Dataset entries

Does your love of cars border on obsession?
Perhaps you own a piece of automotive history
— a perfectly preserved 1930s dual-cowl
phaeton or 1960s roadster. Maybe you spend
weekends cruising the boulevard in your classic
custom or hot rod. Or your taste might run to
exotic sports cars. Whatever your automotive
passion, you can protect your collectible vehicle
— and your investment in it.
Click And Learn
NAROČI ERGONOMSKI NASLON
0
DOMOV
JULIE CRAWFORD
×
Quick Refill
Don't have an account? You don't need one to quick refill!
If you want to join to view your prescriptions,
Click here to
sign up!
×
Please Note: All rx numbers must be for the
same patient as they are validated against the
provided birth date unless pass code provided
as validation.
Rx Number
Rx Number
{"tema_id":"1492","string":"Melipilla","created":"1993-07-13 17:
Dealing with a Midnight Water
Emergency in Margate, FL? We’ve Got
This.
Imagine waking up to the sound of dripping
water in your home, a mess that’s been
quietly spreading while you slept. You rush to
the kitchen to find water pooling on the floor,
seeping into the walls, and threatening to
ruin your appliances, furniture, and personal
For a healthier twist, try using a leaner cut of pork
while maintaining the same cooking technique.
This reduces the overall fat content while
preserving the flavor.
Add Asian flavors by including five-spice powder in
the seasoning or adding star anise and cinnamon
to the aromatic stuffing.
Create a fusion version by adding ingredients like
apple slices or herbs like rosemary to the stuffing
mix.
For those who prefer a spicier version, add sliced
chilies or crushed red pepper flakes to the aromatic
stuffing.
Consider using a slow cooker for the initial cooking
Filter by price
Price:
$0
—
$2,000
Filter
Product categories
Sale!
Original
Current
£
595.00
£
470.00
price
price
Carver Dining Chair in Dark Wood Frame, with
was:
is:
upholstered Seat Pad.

• Task item
Across all lines of the data above, count those that contain the word "This", giving the number without further comment.

• The answer
2